Weekend Argus (Saturday Edition)
Don’t burn down house we live in, warns Jansen on varsities
THE future of South Africa’s universities are at stake and are being undermined by outside forces.
The dire warning comes from Professor Jonathan Jansen, former vice-chancellor of the University of Free State and now at the Faculty of Education at Stellenbosch University.
In the second release this week of his book, As By Fire, which takes a critical look at the country’s universities, Jansen said forces undermining campuses were leading to the end of South African universities.
“It is the end of our universities as we know them. I have looked at forces which have brought down universities in Africa, including Uganda, Kenya and Tanzania.
“This includes chronic underfunding by the state, chronic instability on campuses and attacking the autonomy of universities where the state takes over the core functions. When these conditions prevail, it doesn’t take long for universities to collapse.
“And with a president who says there’s free education, it is very difficult to predict a stable year ahead,” said Jansen.
Since the book was released in July last year, unrest on campuses continues to simmer and President Jacob Zuma upped the ante on the eve of the ANC elective conference last month when he announced that free education would be available in 2018 for “students currently enrolled in TVET colleges or university students from SA households with a combined annual income of up to R350 000”.
This was quickly followed by the EFF urging prospective students to arrive at campuses for registration, despite tertiary registration taking place via an online process.
Across the country hopeful students have formed long queues outside tertiary institutions as the academic year opened this week, and in Durban this was compounded with strikes by Unisa and Durban University of Technology staff.
Negotiations to resolve the strikes at both institutions collapsed this week and are due to continue next week.
Jansen’s book includes interviews with 11 vice-chancellors from the country’s top universities and he added that turmoil on the campuses will lead to the loss of paying students from the middle class, resignations from highly qualified academic teaching staff and a decline in valuable research output.
“There will no longer be a vibrant academic culture,” he warned.
Highlighting that students do have legitimate concerns about the affordability of ter- tiary education, Jansen said that the NSFAS scheme to assist poorer students was simply not sufficient in terms of the “explosive growth” in the numbers and needs of students over the past 15 years.
Looking ahead to the 2018 academic year, he said: “The students are not back yet in full force, but there is a constant rolling national protest of student demands. We need a political leader in the country to settle down our public institutions.
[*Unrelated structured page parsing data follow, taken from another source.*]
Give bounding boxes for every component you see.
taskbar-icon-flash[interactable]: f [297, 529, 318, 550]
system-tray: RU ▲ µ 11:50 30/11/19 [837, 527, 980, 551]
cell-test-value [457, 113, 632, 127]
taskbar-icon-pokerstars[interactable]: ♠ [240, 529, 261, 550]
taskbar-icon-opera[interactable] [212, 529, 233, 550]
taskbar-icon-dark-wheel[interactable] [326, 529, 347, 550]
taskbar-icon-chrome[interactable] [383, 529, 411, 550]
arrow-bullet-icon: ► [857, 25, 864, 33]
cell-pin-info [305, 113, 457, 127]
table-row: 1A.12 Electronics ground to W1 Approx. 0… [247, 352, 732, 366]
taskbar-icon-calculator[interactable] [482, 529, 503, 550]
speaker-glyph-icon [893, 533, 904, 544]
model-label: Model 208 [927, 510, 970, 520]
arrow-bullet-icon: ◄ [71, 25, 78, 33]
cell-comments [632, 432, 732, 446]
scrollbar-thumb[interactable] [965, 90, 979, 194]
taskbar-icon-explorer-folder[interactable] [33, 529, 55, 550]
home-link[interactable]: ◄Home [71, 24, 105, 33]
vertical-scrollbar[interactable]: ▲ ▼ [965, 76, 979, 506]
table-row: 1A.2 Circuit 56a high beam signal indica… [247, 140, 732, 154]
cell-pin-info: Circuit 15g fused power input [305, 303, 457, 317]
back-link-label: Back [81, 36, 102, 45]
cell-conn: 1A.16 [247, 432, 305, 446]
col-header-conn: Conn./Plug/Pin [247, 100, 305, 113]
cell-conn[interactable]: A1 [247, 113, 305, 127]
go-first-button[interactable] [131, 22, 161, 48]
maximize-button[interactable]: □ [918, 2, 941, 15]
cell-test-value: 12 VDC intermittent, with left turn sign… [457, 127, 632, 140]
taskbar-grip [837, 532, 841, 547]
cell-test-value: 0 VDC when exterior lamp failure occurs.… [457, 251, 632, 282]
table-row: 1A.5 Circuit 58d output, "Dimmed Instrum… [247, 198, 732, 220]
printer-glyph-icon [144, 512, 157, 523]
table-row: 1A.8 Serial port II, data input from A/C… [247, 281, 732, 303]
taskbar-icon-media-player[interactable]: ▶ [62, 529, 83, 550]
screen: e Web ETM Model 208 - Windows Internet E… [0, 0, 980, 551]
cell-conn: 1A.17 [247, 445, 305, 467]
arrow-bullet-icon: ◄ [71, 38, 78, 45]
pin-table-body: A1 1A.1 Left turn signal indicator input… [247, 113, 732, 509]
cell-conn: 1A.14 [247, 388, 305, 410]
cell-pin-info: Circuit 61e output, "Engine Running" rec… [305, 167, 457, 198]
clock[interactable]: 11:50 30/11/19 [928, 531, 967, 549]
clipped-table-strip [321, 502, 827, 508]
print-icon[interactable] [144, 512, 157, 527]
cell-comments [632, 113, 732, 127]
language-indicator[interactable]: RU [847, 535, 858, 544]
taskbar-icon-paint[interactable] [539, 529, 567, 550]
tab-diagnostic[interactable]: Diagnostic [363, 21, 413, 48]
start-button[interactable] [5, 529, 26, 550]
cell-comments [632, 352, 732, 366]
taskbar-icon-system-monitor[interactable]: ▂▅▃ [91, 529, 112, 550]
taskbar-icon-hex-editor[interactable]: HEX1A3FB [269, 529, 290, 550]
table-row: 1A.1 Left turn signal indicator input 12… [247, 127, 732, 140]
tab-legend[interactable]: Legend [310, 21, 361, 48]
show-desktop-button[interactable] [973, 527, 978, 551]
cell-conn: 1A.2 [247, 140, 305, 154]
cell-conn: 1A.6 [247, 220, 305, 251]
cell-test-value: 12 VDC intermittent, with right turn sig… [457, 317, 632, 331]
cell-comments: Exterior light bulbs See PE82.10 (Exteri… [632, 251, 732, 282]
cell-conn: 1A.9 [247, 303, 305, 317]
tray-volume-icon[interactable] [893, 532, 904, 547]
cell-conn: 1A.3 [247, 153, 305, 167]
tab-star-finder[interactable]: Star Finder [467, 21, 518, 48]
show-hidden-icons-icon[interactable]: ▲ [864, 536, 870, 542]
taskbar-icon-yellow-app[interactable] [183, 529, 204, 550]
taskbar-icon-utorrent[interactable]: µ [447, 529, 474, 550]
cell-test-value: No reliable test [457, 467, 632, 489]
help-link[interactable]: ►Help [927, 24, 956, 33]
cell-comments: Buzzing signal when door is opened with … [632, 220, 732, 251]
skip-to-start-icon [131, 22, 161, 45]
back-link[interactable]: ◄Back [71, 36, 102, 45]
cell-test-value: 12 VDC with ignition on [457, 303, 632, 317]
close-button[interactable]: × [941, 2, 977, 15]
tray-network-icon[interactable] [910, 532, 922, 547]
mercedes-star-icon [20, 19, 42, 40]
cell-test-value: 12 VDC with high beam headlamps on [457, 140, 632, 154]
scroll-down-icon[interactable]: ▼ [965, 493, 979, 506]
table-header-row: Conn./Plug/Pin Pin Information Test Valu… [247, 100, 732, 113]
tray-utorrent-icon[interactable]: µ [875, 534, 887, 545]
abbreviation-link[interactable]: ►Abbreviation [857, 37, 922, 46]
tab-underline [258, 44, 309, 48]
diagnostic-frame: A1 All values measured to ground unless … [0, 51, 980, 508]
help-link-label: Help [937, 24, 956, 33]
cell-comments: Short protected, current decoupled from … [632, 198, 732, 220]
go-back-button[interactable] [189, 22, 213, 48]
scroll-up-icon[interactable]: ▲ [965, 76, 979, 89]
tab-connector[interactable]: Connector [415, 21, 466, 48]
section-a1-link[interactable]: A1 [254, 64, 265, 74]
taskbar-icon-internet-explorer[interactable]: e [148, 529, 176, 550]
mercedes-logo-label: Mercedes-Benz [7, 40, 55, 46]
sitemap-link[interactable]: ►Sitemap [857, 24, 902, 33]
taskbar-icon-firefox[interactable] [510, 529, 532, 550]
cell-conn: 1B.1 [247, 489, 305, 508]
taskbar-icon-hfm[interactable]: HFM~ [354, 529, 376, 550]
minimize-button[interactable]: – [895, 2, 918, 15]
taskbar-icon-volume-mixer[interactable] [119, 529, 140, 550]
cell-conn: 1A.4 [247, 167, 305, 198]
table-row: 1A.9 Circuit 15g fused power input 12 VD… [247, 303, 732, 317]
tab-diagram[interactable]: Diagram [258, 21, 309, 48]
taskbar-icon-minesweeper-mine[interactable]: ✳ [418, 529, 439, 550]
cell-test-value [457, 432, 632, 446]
“A lot depends on whether Cyril Ramaphosa’s leadership is able to offer us some kind of respite. We need a political settlement between the leadership and student bodies. Don’t burn the house we live in.”
In the book, Jansen examined the issues at hand from the point of view of a vice-chancellor and, being a scholar at heart, he considers the social, economic, political, cultural and historical within student activism.
While he has empathy for the power of the student voice, Jansen is critical of activists’ unwillingness to engage in debate.